When we woke up the next day the world outside had been transformed.  Two or three feet of snow had fallen, and the ground and streets outside had such a thick, general covering that I couldn’t figure out where the road started and our lawn ended.  Many of the familiar landmarks were buried in deep, windblown drifts, and our section of the neighborhood, a clump of houses, yards and streets that I knew by heart, was unrecognizable.

Schools cancelled and most businesses shut down for the day, but my father got a call from work.  He was a general maintenance and fix-it man for a plant that made windows for motor homes.  One of his supervisors told him that he had to go out to the plant and make sure that the furnaces were still running.  Dad asked me to come along with him.  We shoveled out the driveway, swept snow off the car and warmed it up.  I cleared off some of the road in front of our house to give some space for the car to get up to a decent speed before it began to plow through the drifts.  We threw the shovel onto the back seat and dumped a bag of salt in the trunk to give the rear wheels more traction.

It was hard going through the deep snow as we forced our way up the street.  Woodman Drive was a little better.  Passing cars had packed the snow down along some stretches of the road and gave us a track to follow.  The shopping centers, apartment complexes and businesses set further back from the road looked like the abandoned buildings of a town that had been lost to the encroachment of a desert of white, quartzite sand.  It was still difficult to figure out the boundary lines between road and sidewalk and grass, and I was afraid that if we drifted a bit too far off to the right we might bang into a fire hydrant.  We drove all the way to north Dayton to Dad’s plant.  He fooled with some valves on the furnaces, made sure that the oil hadn’t frozen into sludge and checked the water lines.  Everything was copasetic, and we began the long journey home.  The car’s heater finally kicked in and the interior became warm and toasty.

Dad decided to stop for groceries at Bob’s Food Warehouse.  He was a Depression baby and loved the store for its low prices.  The high ceilings, dim fluorescent lights and boxes of generic food on the gray painted shelves depressed the hell out of me, and I was glad when we left.  We still had a half mile to go to reach home.  We traveled five feet across the partially cleared parking lot and got stuck in a drift.  I reached for the door handle to get out and shovel, but stopped when I heard a shout.

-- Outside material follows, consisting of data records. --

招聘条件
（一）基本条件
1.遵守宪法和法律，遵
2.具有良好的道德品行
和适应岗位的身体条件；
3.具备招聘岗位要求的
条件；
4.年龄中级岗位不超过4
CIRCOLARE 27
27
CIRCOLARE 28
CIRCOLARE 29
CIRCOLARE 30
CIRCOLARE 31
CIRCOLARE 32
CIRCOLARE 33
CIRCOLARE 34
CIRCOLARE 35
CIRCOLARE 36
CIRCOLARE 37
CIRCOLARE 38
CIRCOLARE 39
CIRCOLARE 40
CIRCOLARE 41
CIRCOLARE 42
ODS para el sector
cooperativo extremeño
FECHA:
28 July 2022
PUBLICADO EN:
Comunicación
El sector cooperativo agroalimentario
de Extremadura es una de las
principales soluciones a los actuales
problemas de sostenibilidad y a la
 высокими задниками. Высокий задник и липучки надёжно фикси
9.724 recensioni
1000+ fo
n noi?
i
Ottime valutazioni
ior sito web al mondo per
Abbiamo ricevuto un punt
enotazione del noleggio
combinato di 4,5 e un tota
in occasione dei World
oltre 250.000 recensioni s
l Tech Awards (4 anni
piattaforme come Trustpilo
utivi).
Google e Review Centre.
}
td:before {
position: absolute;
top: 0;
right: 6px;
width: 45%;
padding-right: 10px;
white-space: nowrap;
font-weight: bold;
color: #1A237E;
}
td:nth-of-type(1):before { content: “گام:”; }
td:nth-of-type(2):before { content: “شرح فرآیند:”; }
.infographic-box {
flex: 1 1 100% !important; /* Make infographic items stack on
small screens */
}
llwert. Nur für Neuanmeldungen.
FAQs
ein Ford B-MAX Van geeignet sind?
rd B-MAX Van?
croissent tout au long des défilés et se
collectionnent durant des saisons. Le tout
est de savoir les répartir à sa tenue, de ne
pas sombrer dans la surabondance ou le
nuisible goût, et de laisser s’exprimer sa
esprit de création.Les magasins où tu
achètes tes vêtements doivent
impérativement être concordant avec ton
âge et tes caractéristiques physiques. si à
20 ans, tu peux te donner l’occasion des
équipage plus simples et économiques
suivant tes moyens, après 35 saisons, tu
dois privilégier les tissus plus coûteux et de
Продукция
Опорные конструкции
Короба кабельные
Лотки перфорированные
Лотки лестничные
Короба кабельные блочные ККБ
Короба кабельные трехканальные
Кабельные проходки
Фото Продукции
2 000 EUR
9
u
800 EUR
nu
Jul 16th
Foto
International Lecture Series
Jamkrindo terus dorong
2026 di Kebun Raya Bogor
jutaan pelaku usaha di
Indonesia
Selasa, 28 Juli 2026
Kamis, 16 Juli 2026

Four guys came up to our car and started to push.  My Dad honked his horn in thanks when we broke free, and our gang of helpers gave us a little cheer.  When we got home we made some hot chocolate, eggs and bacon.  We were glad to be out of the storm, so to speak, holed up in a warm, cozy house.

I realized that we had been very lucky to make it there and back without getting stuck along a deserted stretch of road.  It would have been tough to find shelter if we had to abandon the car somewhere in north Dayton, and too far to slog it back home on foot.  My Dad was resourceful in a pinch, but I wondered what we would have done.

I heard a few days later, when the snow had nearly melted and the curbside remainder was a few inches of gritty, black slush, that one of our neighbors nearly died during the blizzard.  She had walked out to her mailbox as the first few flakes fell wearing just a shift, a bathrobe and fuzzy slippers, and was caught by the storm before she could make it 20 yards back to her door.  She got lost in the blast and wandered around her yard looking for her house.  It should have been hard to lose, but the whipping wind swirled the snow in contrary directions and she couldn’t find any points of reference that lasted more than a few seconds.  She eventually found her front door, but had to be hospitalized for frost bite and the effects of hypothermia.  I’m not sure how long she had to wait  huddled under a blanket in her living room for an ambulance to arrive, but she ended up losing a couple of toes and a finger.